Monday, September 7, 2009

How is life?

The boy who lives across the street stopped by the house last week. I hadn’t seen him in awhile and asked how life was.

“Things were bad," he said, "but they got good. Does that ever happened to you?”

To me, life seems like a long series of hills and valleys and not much flat in between. Once upon a time, the hilltops made me giddy and over-confident but I’ve decided their true purpose is encouragement because -- heads up -- another valley is straight ahead.

I’ve also learned to appreciate the valleys. It's where I learn the most. For instance, a recent valley cratered around completing a novel. After writing five books (three published and two that if God loves me will never see the light of day), I thought the process would get easier.

It didn't. In fact, writing grew increasingly more difficult until finishing one page felt like a trek across the world's longest valley, without food, water or gossip. First, I blamed my temperament. I'm always ready for a new challenge right after completing the last one. Then I blamed burnout. Three books in three years plus homeschooling equals hard work. Right? When neither of those proved to be the problem, I contemplated asking my wonderful publisher, Thomas Nelson, if they would accept a check. Paying back the advance would give me crucial time to mope around the house, trying to figure out why writing had become an experience similar to dental work without the benefit of anesthetics.

But, as I said, valleys are places to learn. Eventually.
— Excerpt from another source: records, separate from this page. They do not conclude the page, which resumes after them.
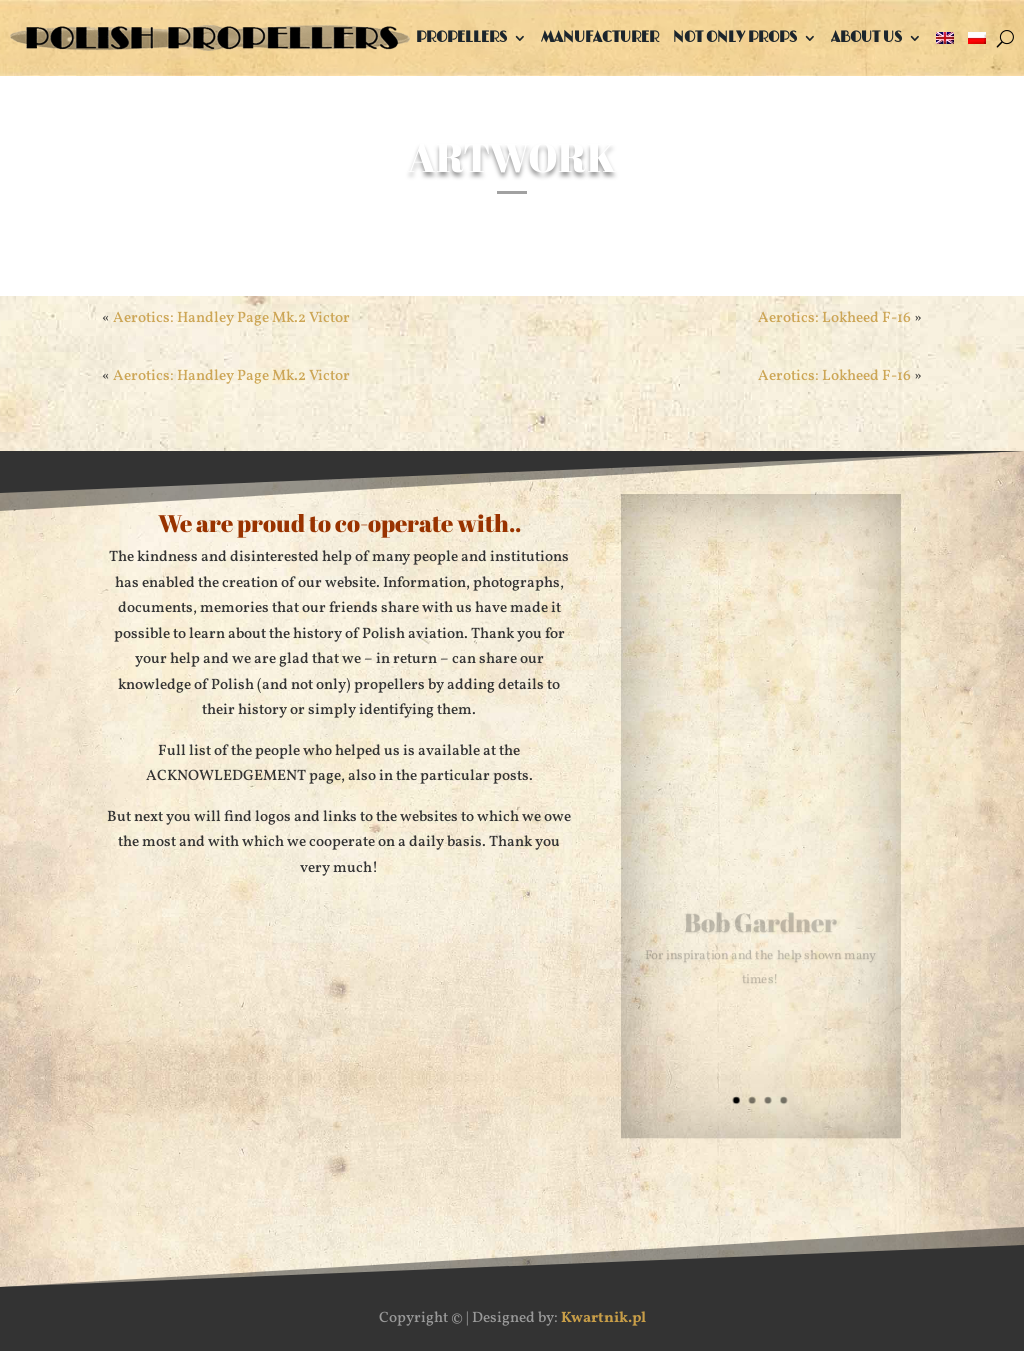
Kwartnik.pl (603, 1318)
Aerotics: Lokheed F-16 (834, 376)
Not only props (735, 37)
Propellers (461, 37)
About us (866, 37)
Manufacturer (600, 37)
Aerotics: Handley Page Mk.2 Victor (231, 376)
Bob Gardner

I spent way more time on my knees, begging God for answers, and he graciously sent a small book that packed the explosive power of an incendiary device: “The War of Art” by Steven Pressfield.

It's one of those books you wish you'd come across years ago.

Author of “The Legend of Bagger Vance" and some highly praised historical fiction about the ancient Greeks, Pressfield spent twenty years in the writer’s wilderness, staring snow-blind at blank white pages, wondering how somebody could want to write so badly yet never finish one novel.

His disclosures have produced a handbook not only for writers but any creative soul beginning a new adventure -- artists, entrepreneurs, even homeschoolers. His point is that creativity will always face a head-wind. In fact, the sign that you’re walking in the right direction is that you feel that wind in your face, trying to impede your progress.

Pressfield calls this force resistance.

“Resistance cannot be seen, touched, heard, or smelled,” he writes. “But it can be felt. We experience it as an energy field radiating from a work-in-potential. It’s a repelling force. It’s negative. Its aim is to shove us away, distract us, prevent us from doing our work.”

Like C.S. Lewis’ “The Screwtape Letters,” Pressfield’s book reveals the enemy’s strategic objectives (nothing short of killing your soul), the cheap shots (“What makes you think you can write?”) and the more subtle and devious tactics that sound really good when you hear them (“Instead of writing a book nobody wants to read, wouldn’t you be helping the planet more as a missionary in Africa?”)

“Resistance is protean,” Pressfield writes. “It will assume any form, if that’s what it takes to deceive you . . . . Rule of thumb: The more important a call or action is to our soul’s evolution, the more Resistance we will feel toward pursuing it.”

Based on his personal experience, he offerrs some excellent methods for beating back the repelling force --what worked for him, what didn’t, and why.

I have only two caveats about this wonderful little book. One, if you’re offended by a few coarse words, this isn’t your message. Two, Pressfield mulls some metaphysical ideas about muses, angels and an unnamed God. As a Christian, I wasn’t offended as much as bored. I already know who's my comforter, my sword, my ever-present help in times of trouble.

If you’re living with a book in your head instead of putting it on paper -- for reasons you can’t even articulate -- read “The War of Art.” Let me know what you think. I’ll be interested to hear your opinion, above the roar of wind in my face.

"The War of Art" Steven Pressfield.
Highest rating: Five shiny diamonds.